LPG Langka, Bagaimana Sikap Penguasa Seharusnya
Oleh : Mutia Syarif
Beberapa waktu lalu, LPG dikeluhkan langka di berbagai tempat. Hal demikian terjadi karena adanya perubahan sistem distribusi LPG yang mewajibkan pengecer beralih menjadi pangkalan resmi untuk bisa mendapatkan stok gas melon untuk dijual. Kebijakan ini pasti akan menyulitkan bahkan dapat mematikan bisnis pengecer bermodal kecil dan memperbesar bisnis pemilik pangkalan.
Dalam kebijakan tersebut nampak sekali bahwa para penguasa negeri ini lebih pro kepada pengusaha besar.
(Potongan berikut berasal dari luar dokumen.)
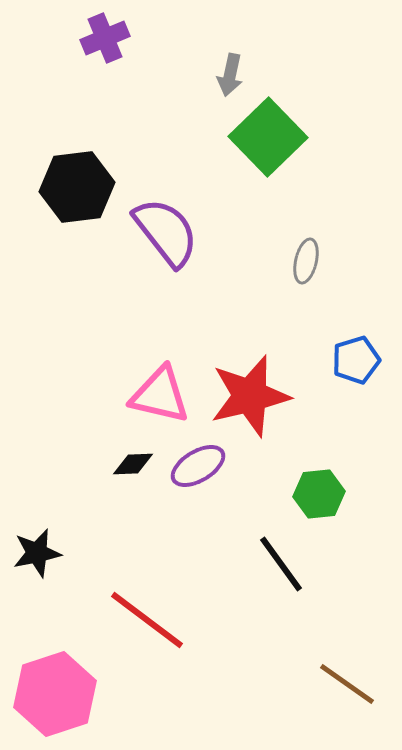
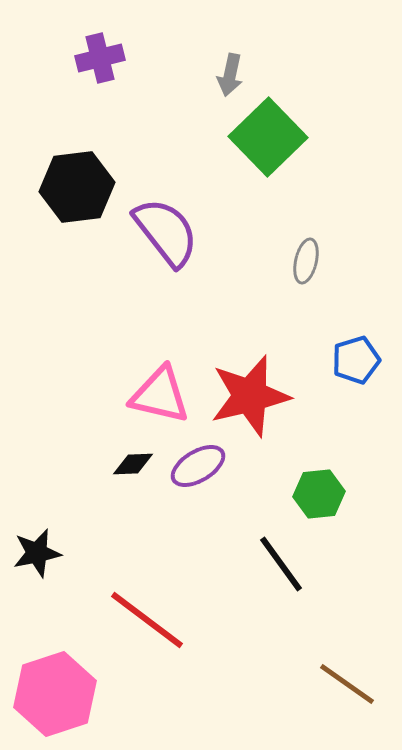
purple cross: moved 5 px left, 20 px down; rotated 9 degrees clockwise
Perubahan tersebut adalah keniscayaan dalam sistem ekonomi kapitalisme, karena salah satu sifat sistem ini adalah memudahkan para pemilik modal besar (pengusaha besar) untuk menguasai pasar dari bahan baku hingga bahan jadi. Sistem ini juga meniscayakan adanya liberalisasi (migas) dengan memberi jalan bagi korporasi mengelola SDA yang sejatinya milik rakyat. Lagi-lagi rakyat menjadi korban. Para pedagang bermodal kecil harus kembali pasrah atas tindakan sewenang-wenang yang dilakukan pemerintah negeri.
Padahal sejatinya, negara tidak boleh menyerahkan pengelolaan migas ini pada perorangan/perusahaan. Karena dalam Islam, sumber daya alam (SDA) merupakan kepemilikan umum. Hal ini berdasarkan sabda Rasulullah Saw :
اَلْمُسْلِمُوْنَ شُرَكَاءُ في ثلَاَثٍ فِي الْكَلَإِ وَالْماَءِ وَالنَّارِ
“Kaum muslim berserikat dalam tiga perkara yaitu padang rumput, air, dan api.” (HR Abu Dawud dan Ahmad)
Hadis ini diriwayatkan oleh Imam Abu Dawud dan Imam Ahmad dari jalur Hiban bin Zaid asy-Syar’abi Abu Khidasy, dari seorang laki-laki sahabat Nabi saw.
Namun dalam sistem kapitalisme seperti sekarang ini, segala macam SDA diperbolehkan untuk diprivatisasi. Sehingga rakyat berperan sebagai konsumen. Dalam memenuhi kebutuhan hidupnya, rakyat dibiarkan mencari sendiri. Mengapa demikian, karena peran negara kapitalis hanayalah regulator. Pemberian subsidi bagi rakyat dianggap membebani APBN. Sehingga sedikit demi sedikit, subsidi ditiadakan. Padahal rakyat sudah dipalaki berbagai macam jenis pungutan pajak, masih juga dipersulit dalam pemenuhan kebutuhan hidupnya.
Maka jelas, sistem batil ini tidak akan pernah menyejahterakan rakyat.
Islam menetapkan migas termasuk dalam kepemilikan umum, dan mewajibkan negara untuk mengelola sumber daya tersebut untuk kepentingan rakyat, sesuai dengan fungsi negara sebagai raa’in. Jadi, hasil pengelolaannya wajib dikembalikan kepada rakyat, untuk pemenuhan kebutuhan rakyat, semisal di bidang kesehatan dan pendidikan, serta untuk membangun berbagai fasilitas umum yang diperlukan oleh rakyat. Penguasa, dalam hal ini wajib memudahkan rakyat mengakses berbagai kebutuhannya akan layanan publik, fasilitas umum dan sumber daya alam yang merupakan hajat publik, termasuk migas. Sehingga rakyat dapat hidup sejahtera dan mudah mengakses segala kebutuhan hidupnya.